*** Begin section ***

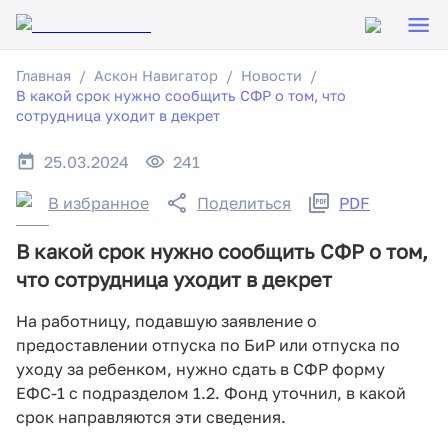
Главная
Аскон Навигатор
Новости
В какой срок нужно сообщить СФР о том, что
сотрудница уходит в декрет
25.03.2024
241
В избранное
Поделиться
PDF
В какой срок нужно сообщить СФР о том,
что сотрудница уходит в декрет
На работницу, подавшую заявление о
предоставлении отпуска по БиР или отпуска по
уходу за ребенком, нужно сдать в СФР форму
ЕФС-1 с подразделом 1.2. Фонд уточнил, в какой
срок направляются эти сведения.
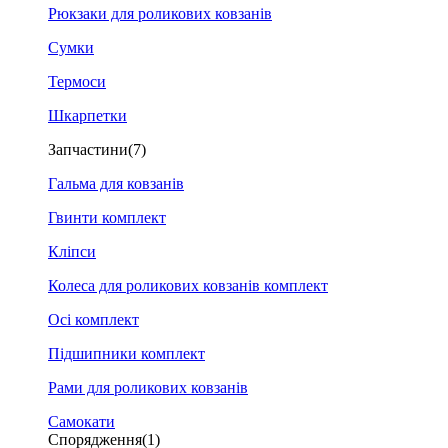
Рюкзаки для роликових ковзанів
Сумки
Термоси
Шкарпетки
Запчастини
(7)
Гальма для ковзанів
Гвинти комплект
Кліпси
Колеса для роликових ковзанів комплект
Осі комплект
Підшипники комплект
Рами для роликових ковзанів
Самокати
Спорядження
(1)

*** End section ***
*** Begin section ***

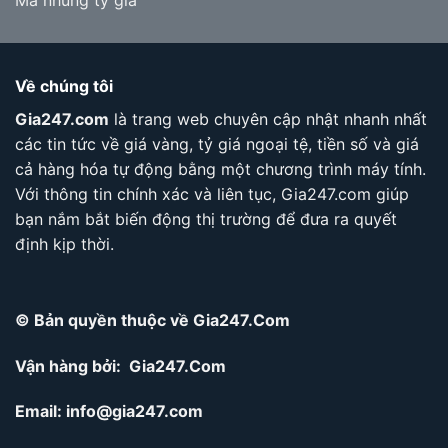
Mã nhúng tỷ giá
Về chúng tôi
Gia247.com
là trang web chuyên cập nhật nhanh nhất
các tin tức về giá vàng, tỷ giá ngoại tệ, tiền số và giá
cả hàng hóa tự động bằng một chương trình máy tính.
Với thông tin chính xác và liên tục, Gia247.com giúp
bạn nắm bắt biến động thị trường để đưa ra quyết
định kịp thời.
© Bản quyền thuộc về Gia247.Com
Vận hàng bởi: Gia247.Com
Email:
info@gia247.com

*** End section ***
*** Begin section ***

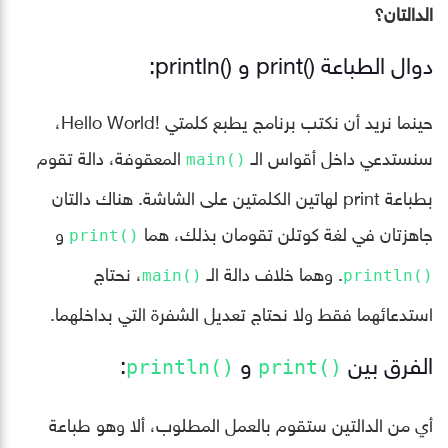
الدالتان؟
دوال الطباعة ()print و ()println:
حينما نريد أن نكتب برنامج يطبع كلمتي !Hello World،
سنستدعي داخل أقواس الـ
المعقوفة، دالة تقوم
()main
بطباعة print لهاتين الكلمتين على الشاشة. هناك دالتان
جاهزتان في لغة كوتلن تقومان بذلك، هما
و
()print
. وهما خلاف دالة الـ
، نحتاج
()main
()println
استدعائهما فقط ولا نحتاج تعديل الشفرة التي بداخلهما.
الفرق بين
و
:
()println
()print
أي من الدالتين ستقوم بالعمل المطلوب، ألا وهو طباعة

*** End section ***

■ Exercise prompt
Count every line of the listing that includes the word "сотрудница", then give that count and no other words.

■ Answer for the task
2